Tout a commencé par une boutade de Nath : « On n’a jamais chroniqué le Kama Sûtra…. Qui s’y colle ? »

M’en fallait pas plus pour rebondir… « Euh… Moi je veux bien chroniquer l’Amour d’Eluard et de Breton – où il est aussi question de positions… (si vous ne connaissez pas, drôle à souhait !) Mais…. Et si on faisait plutôt un article choral sur l’érotisme ? »

Acquiescement général – enfin surtout de Sébastian !

Je commence donc… par la définition (suis instit, ah non… maîtresse, rappelez-vous !) :

  • Description et exaltation par la littérature, l’art, le cinéma,… , de l’amour sensuel, de la sexualité.
  • Caractère érotique de quelque chose, de quelqu’un ; évocation de l’amour sensuel.
  • Recherche psychologique et physiologique de l’attraction et de l’excitation sexuelles.

Voilà, ça c’est fait…

Et maintenant ?

Je vous parle de mon rapport à l’érotisme ?

Pour moi, l’érotisme se cultive comme un art de vivre.

Je lis donc des textes érotiques – tous ne sont malheureusement pas bons (cf Fifty shades of grey), mais il en existe de sublimes, de provocateurs, de plus ou moins imagés, doux ou beaucoup plus… tourmentés.

Le spectacle l’Or d’Eros d’Arthur H et Nicolas Repac où le chanteur lit quelques-uns des plus beaux écrits érotiques du 20ème siècle me paraît à ce sujet un bon commencement pour qui ne saurait par quoi débuter…

Il y remercie d’ailleurs « toutes les femmes sexuelles » et précise qu’ « il n’y a aucun mot pour les décrire ».

J’ai trouvé cette dédicace bouleversante (non, non je n’exagère pas !).

Pourquoi ? Parce qu’il me semble que dès que la femme avoue son goût pour l’érotisme, bon nombre de clichés débarquent aussitôt (du style, « doit être une belle salope, celle-là » ou « pense qu’au cul » ou « putain, doit être bonne » – vous remarquerez comme ces clichés s’accompagnent souvent d’un vocabulaire assez imagé).

Alors… Remettons les pendules à l’heure….

A mon sens, la sexualité est un des derniers bastions où nous sommes libres, complètement libres.

Et l’érotisme constitue une prodigieuse manière de vivre cette sexualité – l’imagination et la liberté y étant reines.
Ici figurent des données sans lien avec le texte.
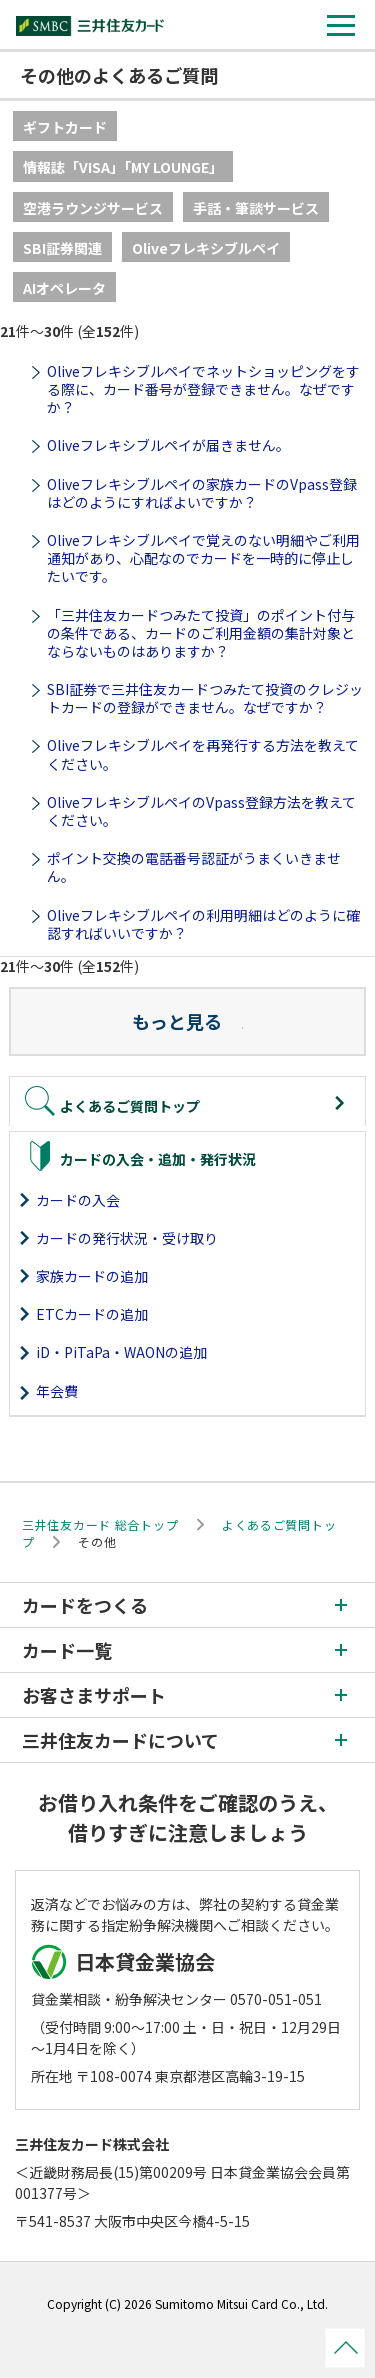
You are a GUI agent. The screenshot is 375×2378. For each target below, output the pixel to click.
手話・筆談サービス (256, 208)
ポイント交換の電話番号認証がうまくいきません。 (194, 867)
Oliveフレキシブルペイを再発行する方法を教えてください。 (203, 754)
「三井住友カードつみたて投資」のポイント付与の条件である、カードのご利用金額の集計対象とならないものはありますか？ (201, 633)
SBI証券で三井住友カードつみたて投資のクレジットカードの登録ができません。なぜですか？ (205, 698)
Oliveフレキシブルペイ (206, 248)
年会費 (57, 1391)
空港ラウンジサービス (93, 208)
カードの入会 (78, 1200)
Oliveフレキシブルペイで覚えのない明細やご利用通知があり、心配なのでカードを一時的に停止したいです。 (203, 558)
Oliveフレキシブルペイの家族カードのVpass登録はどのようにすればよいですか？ (202, 493)
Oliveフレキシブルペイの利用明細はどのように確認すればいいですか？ (203, 924)
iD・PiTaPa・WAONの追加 (121, 1352)
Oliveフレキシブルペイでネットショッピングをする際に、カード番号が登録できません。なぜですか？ (203, 389)
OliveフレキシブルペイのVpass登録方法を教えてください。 (201, 811)
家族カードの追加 (92, 1276)
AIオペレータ (64, 288)
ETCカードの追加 (92, 1314)
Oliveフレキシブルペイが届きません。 (168, 445)
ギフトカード (65, 127)
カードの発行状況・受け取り (127, 1238)
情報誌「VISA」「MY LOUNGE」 (123, 167)
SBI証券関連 (62, 248)
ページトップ (345, 2348)
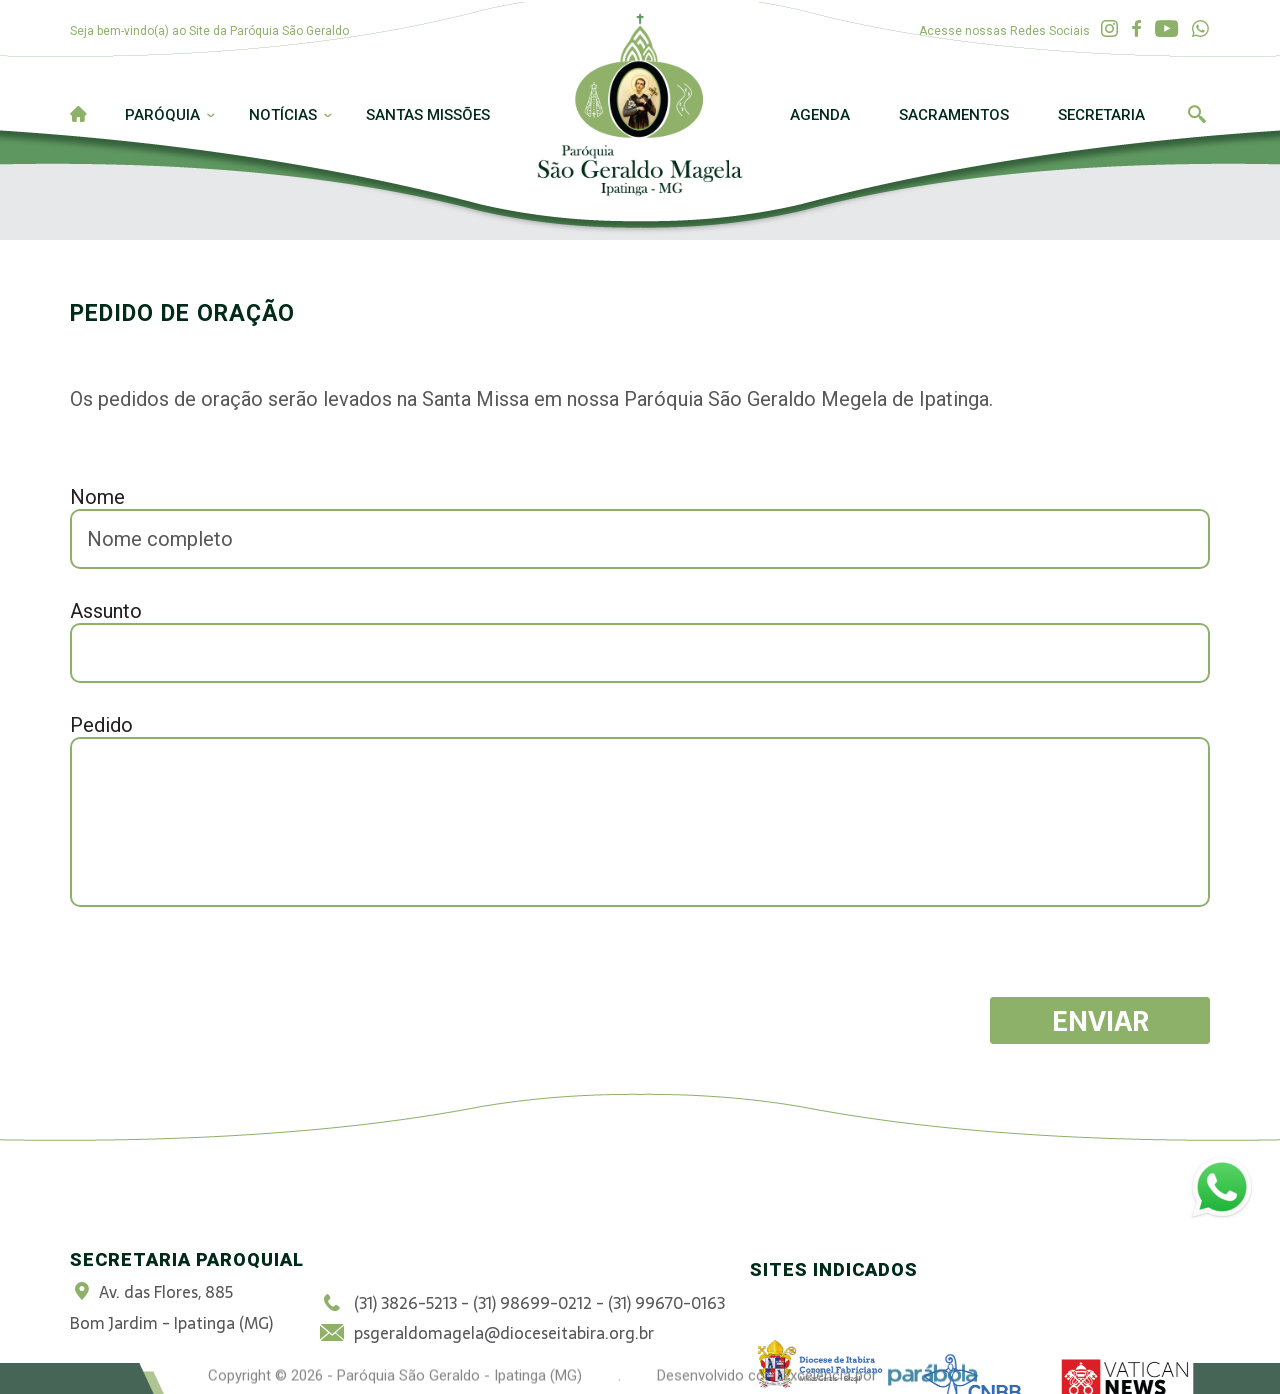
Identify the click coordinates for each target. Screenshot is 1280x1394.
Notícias (283, 115)
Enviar (1100, 1021)
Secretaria (1101, 115)
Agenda (820, 115)
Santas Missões (428, 115)
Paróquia (162, 115)
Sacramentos (954, 115)
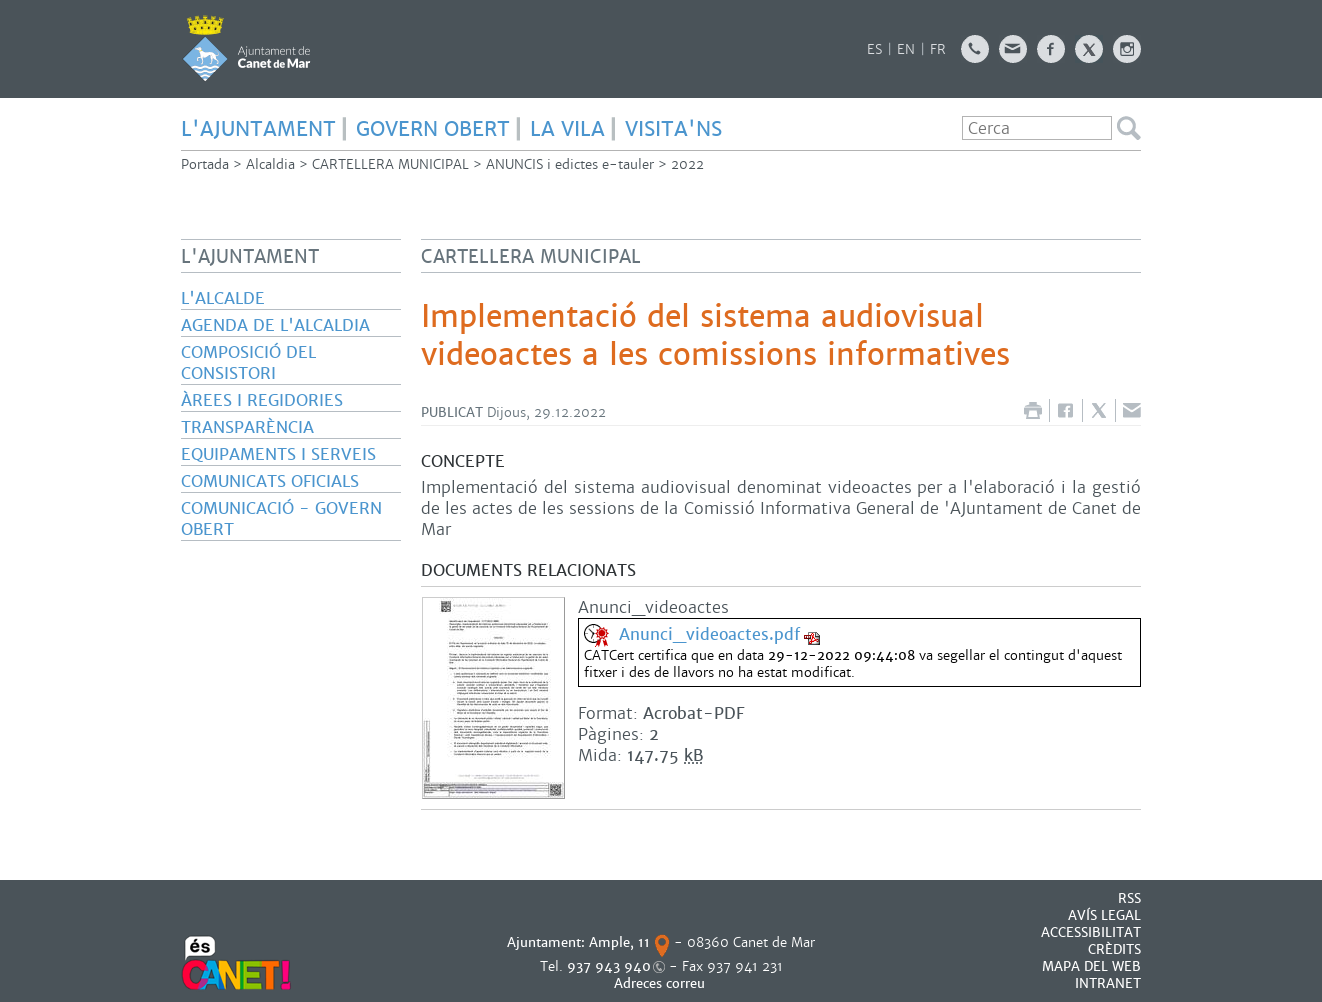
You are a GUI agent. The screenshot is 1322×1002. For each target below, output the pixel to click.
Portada (205, 164)
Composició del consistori (248, 363)
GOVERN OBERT (433, 129)
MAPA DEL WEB (1091, 966)
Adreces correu (661, 983)
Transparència (247, 427)
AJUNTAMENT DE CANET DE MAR (246, 48)
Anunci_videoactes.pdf (709, 634)
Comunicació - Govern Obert (281, 519)
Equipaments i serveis (278, 454)
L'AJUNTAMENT (258, 129)
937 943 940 (609, 966)
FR (938, 49)
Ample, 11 (619, 942)
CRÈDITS (1114, 949)
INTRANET (1108, 983)
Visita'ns (673, 129)
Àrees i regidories (262, 400)
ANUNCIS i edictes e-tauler (570, 164)
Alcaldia (270, 164)
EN (906, 49)
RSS (1129, 898)
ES (874, 49)
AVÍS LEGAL (1104, 915)
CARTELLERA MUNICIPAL (390, 164)
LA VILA (567, 129)
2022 (687, 164)
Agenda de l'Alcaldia (275, 325)
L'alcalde (223, 298)
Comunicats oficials (270, 481)
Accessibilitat (1091, 932)
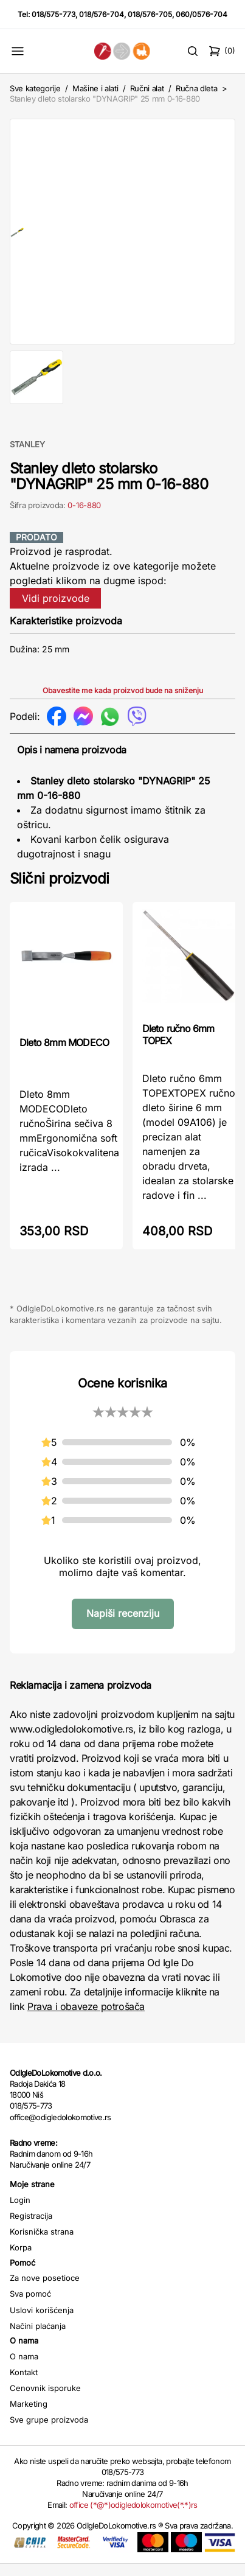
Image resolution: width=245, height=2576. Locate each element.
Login (20, 2212)
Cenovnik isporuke (45, 2400)
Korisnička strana (42, 2244)
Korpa (21, 2259)
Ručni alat (147, 88)
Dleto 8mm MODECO (64, 1055)
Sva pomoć (30, 2306)
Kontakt (24, 2384)
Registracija (31, 2228)
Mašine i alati (95, 88)
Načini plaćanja (38, 2338)
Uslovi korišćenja (42, 2322)
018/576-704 (101, 14)
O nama (24, 2368)
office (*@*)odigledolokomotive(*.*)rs (133, 2517)
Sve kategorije (35, 88)
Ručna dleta (196, 88)
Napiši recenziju (122, 1625)
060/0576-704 (201, 14)
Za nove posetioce (45, 2290)
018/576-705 (150, 14)
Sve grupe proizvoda (49, 2432)
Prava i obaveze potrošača (86, 2018)
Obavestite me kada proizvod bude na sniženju (123, 702)
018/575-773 (53, 14)
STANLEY (27, 456)
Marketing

Lire des bouquins ou BD érotiques, imaginer des scénarii, choisir une lingerie sensuelle, mettre en scène sont autant de façons d’entretenir, de cultiver le désir et le plaisir.

Tout est suggestion, imagination, sensualité.

L’érotisme participe à cela : attiser, via l’esprit notamment, tous les sens.

Et à se sentir femme également…

Je ne développerai pas davantage la façon dont je vis l’érotisme, c’est beaucoup trop personnel et cela m’appartient.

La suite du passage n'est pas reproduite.